◆ Exercise objective ◆
Scan the records for the word "stål". Copy each line that includes it.

Top of Supplied data

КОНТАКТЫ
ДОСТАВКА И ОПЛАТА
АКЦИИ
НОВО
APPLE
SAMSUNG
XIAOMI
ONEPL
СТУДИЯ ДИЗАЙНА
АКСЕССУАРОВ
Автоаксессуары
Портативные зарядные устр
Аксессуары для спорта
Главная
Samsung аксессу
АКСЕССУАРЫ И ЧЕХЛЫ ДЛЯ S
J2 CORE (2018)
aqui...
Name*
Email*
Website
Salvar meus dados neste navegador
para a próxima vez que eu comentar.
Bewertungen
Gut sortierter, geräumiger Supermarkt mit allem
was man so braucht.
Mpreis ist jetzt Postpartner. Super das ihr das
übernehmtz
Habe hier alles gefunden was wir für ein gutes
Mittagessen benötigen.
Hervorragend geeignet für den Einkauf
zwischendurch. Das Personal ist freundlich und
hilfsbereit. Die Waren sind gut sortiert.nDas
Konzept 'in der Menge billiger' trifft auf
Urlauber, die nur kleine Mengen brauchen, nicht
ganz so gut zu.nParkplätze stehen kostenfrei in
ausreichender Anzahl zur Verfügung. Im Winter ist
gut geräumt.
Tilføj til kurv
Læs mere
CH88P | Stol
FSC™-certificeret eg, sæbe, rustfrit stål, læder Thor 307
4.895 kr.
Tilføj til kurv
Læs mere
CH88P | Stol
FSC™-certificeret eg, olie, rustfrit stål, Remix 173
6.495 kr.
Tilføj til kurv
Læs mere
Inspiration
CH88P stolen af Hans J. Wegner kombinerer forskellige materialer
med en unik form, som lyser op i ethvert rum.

Bottom of Supplied data

◆ Output for this task ◆
FSC™-certificeret eg, sæbe, rustfrit stål, læder Thor 307
FSC™-certificeret eg, olie, rustfrit stål, Remix 173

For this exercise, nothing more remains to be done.